With that, Fargo climbed up on his horse, ignoring the pain in his shoulder.
“Where are you headed?” Walt asked. “You need to get that shoulder looked at.”
The kid was right. At some point he was going to have to get his shoulder looked at and cleaned up. He’d do that in Sacramento.
“Right now I have a wagon to follow and a debt to settle. Just do as I ask and I’ll find you in Sacramento.”
With that, he turned and headed his horse down the trail after the wagon.
Fargo tracked the wagon down the road to within one mile of Sacramento. The three remaining robbers on horseback, including Daniel, seemed to be riding along beside or behind the wagon.
Fargo felt weaker with every passing mile and passing hour, and he could feel that his wound was bleeding again. He was going to need a doctor a lot sooner than he had thought.
The wagon trail branched and the wagon left the main road and headed south on a rarely used road that eventually led back up into the hills. One rider didn’t join the wagon, but instead headed into the city spread out below the ridge.
Fargo stared down the road, then at the city below him. It was getting toward dusk and the lights of the city were starting to come on as people lit up the lamps. He could hear the faint sounds of the saloons echoing over the water of the river.

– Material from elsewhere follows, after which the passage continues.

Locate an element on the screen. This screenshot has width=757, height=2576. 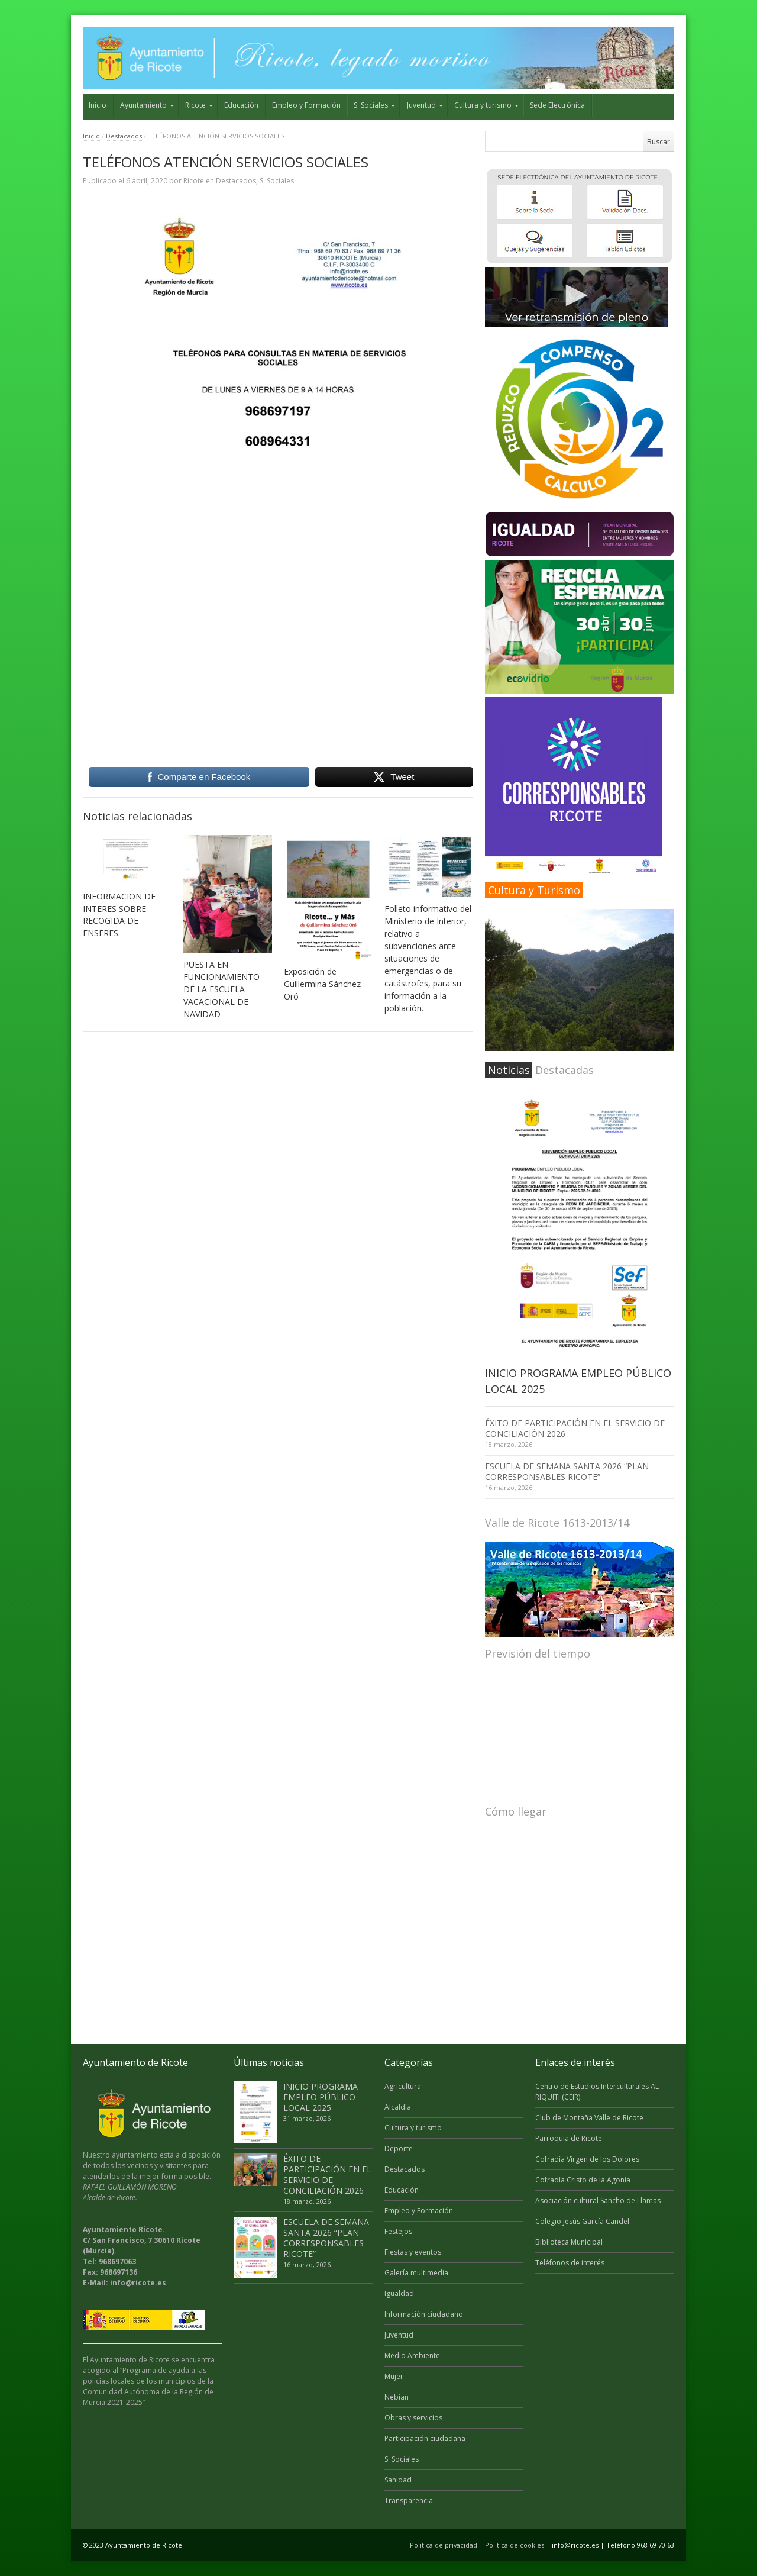 Teléfonos de interés is located at coordinates (569, 2263).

Fargo sat at the intersection in the trail, studying the tracks. He was running out of light, and unless it rained, he could track that wagon tomorrow just fine. And more than likely there was some hideout up in the hills that the bushwhackers called their camp. He would settle the score with them tomorrow, after he was patched up some.
And he would find Daniel and ask him why he had done what he did. Why attack his own father, and maybe even kill him?

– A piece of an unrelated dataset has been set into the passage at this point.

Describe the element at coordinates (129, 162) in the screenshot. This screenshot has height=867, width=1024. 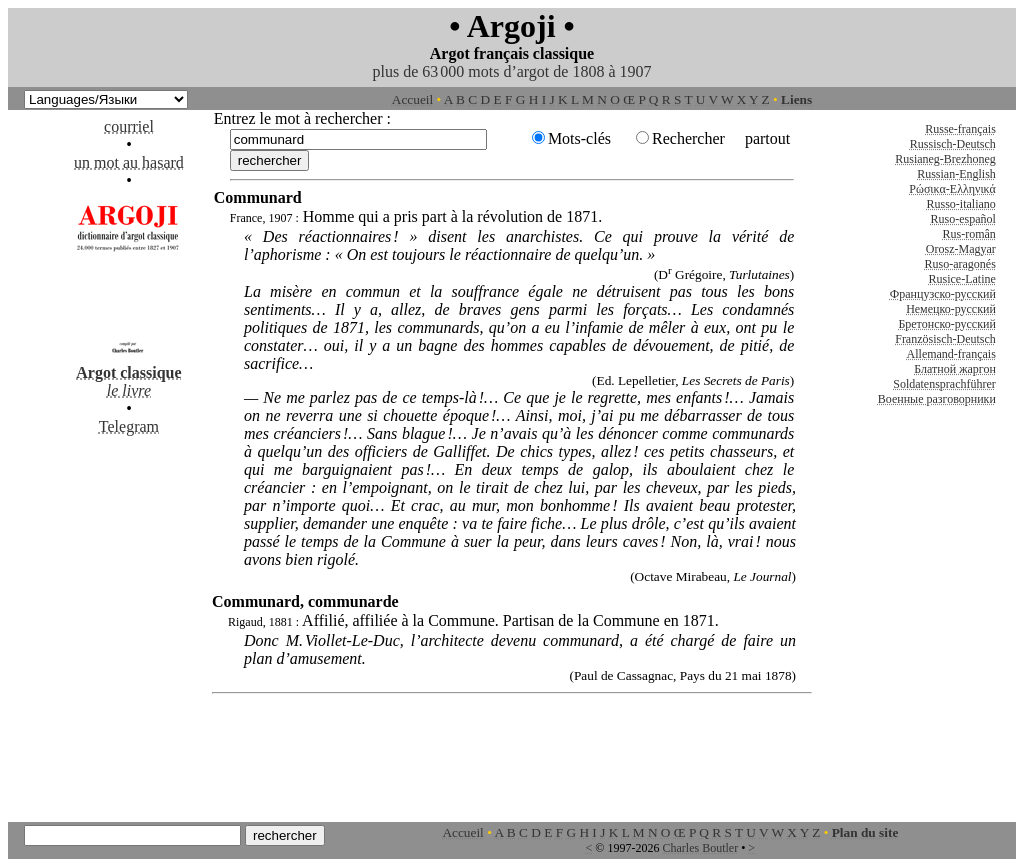 I see `un mot au hasard` at that location.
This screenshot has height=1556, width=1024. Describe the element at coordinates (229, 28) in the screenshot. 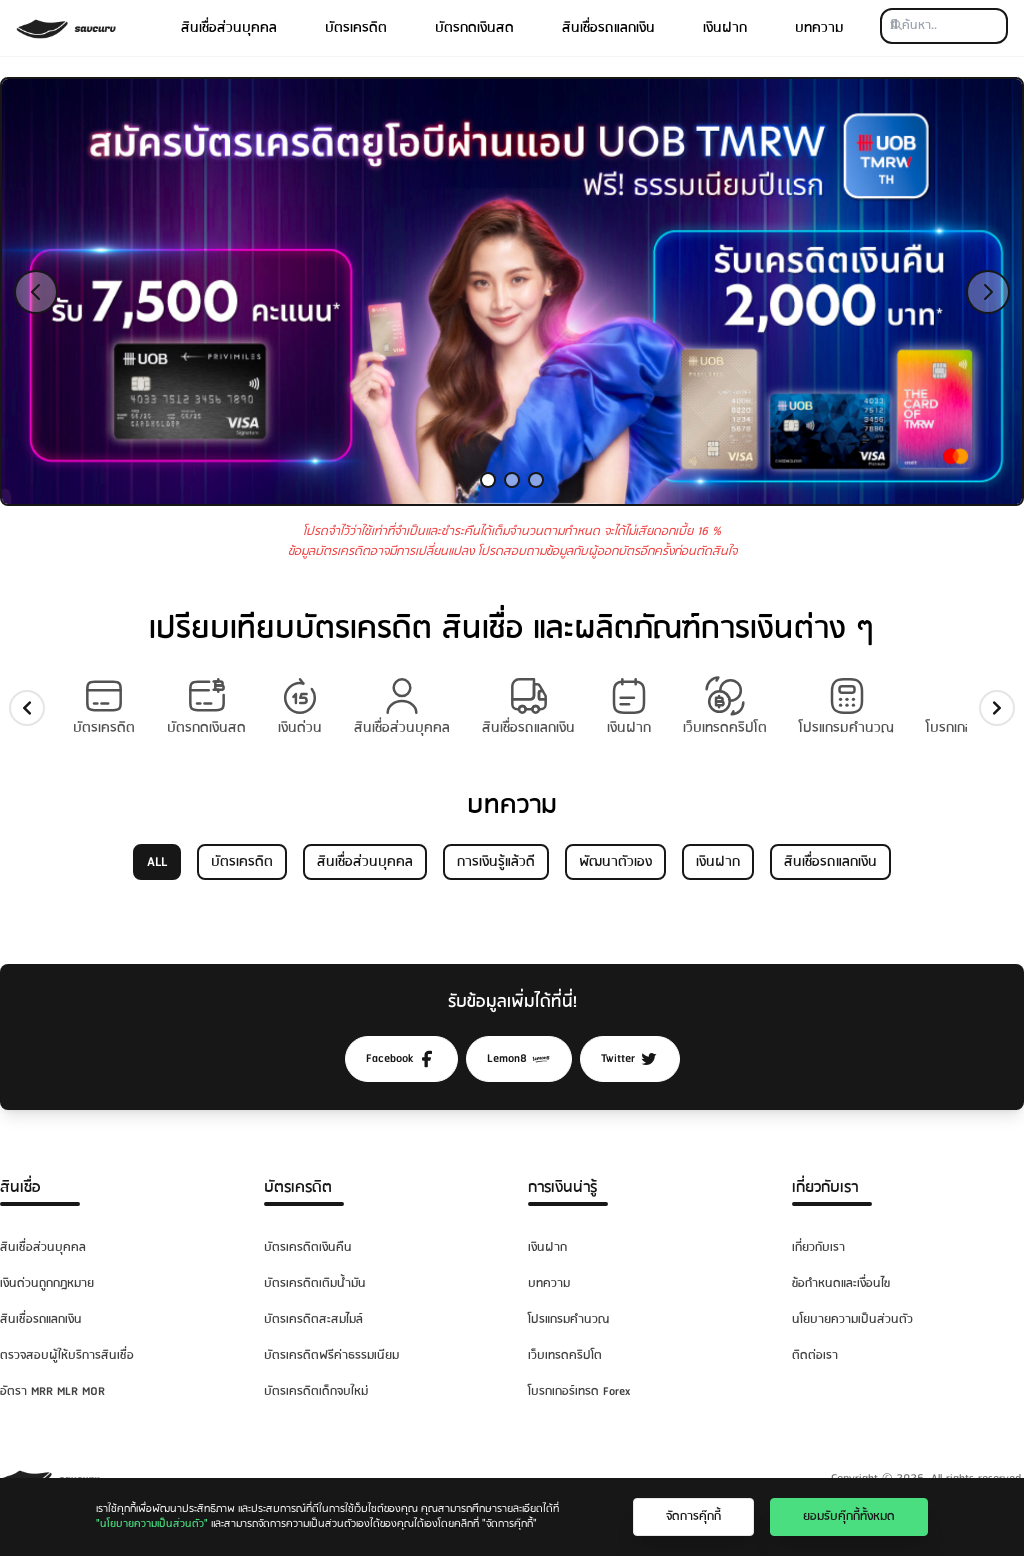 I see `สินเชื่อส่วนบุคคล` at that location.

Fargo turned the Ovaro toward Sacramento, and within an hour, after making sure his horse was fed and taken care of, he was in the doctor’s office hearing the exact things every other doctor had told him over the years.
He was lucky to be alive.
He knew that.
If the lead had hit a little farther in one direction or another, it could have killed him.
He knew that as well.
He needed to rest.
He definitely knew that. Every bone and muscle in his body was shouting that at him.
Fargo just hoped the doctor in Placerville was telling Cain the same thing.

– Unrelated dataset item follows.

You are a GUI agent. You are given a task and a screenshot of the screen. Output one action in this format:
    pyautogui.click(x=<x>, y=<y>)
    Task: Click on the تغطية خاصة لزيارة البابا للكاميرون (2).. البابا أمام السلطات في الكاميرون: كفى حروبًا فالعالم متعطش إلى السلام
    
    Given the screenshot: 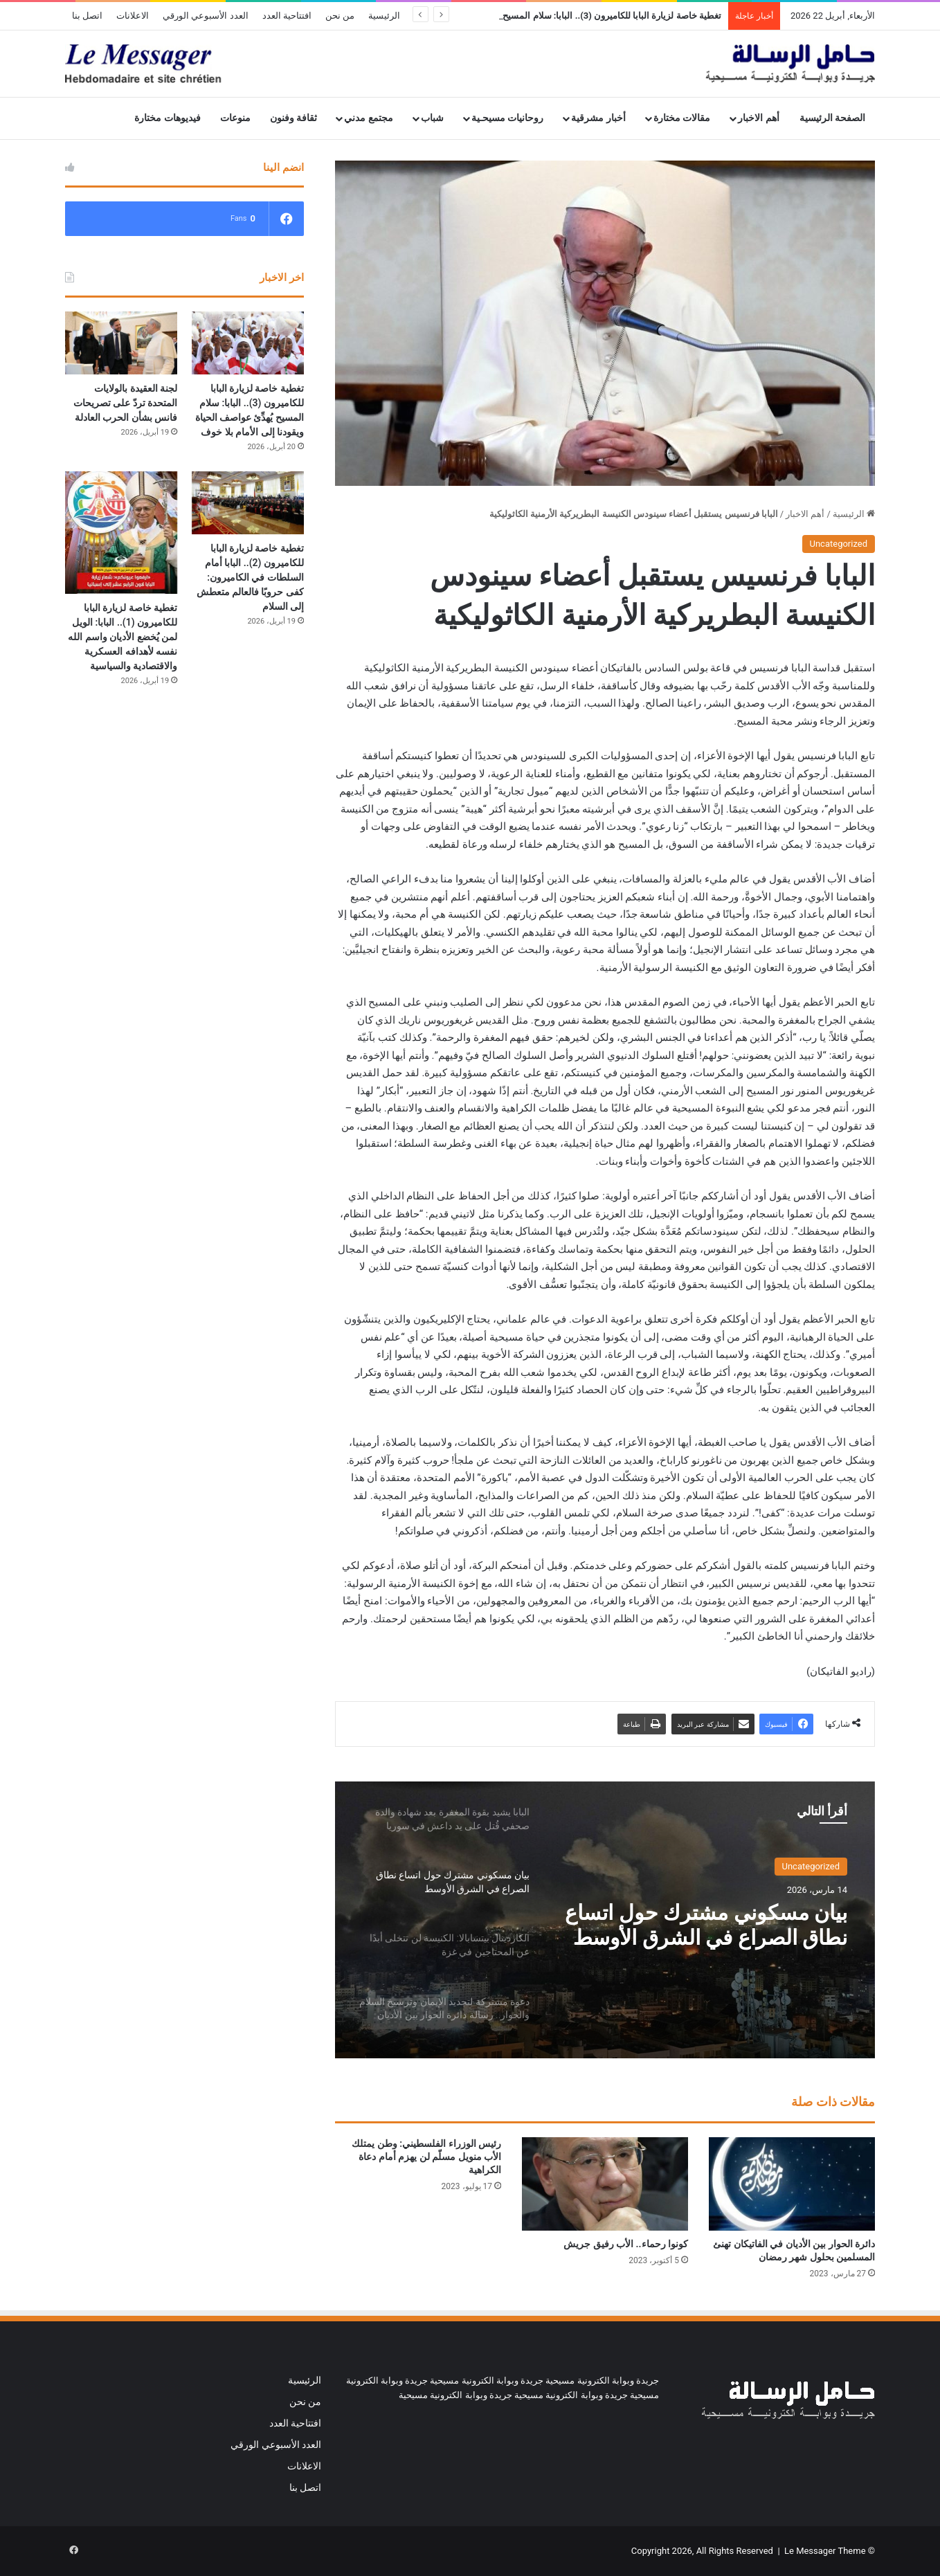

Fargo found a cheap hotel off to one side of town. He didn’t want to go back to where he and Cain had stayed last time. He needed to hide and to rest. He didn’t want Sarah Brant or anyone else to know he had survived just yet.
He barely remembered dropping on the bed and the next thing he knew the sun was burning through his eyelids. The town outside the window was slowly coming alive with the sounds of morning activity.
He eased himself up out of bed, wincing at the pain. It felt as if a cattle stampede had run over his body. He checked the wound on his shoulder where the bullet had gone in and then used a mirror to check the wound on his back where the bullet had left him. Neither wound had bled through the bandages, so for the moment he didn’t need to go back to the doctor.
He carefully moved his left shoulder around, feeling for any restriction in movement. Other than the pain from pulling on the wounds, it seemed that the doctor had been right and he had been lucky. The bullet hadn’t ripped any muscle or smashed any bone. It had just gone through him. In a week he wouldn’t even notice it much, besides the two new scars.
What he wished he could do was head back to Placerville, see if his good friend had survived, and let Anne tend to him in that big, soft feather bed of hers.
But that would come soon enough. Right now he had a score to settle. And he had to find Daniel.
He eased on a clean shirt that didn’t have blood and bullet holes, then buckled his Colt back to his hip and headed out. After a quick stop to check on the Ovaro, he headed for Marshal Davis’s office, keeping his hat down low over his eyes to try to avoid anyone recognizing him. At least one of the bushwhackers was in town somewhere and for the moment he wanted them thinking he might be dead, along with Cain. It would make them bolder and more careless in whatever play they were making for Cain’s mine.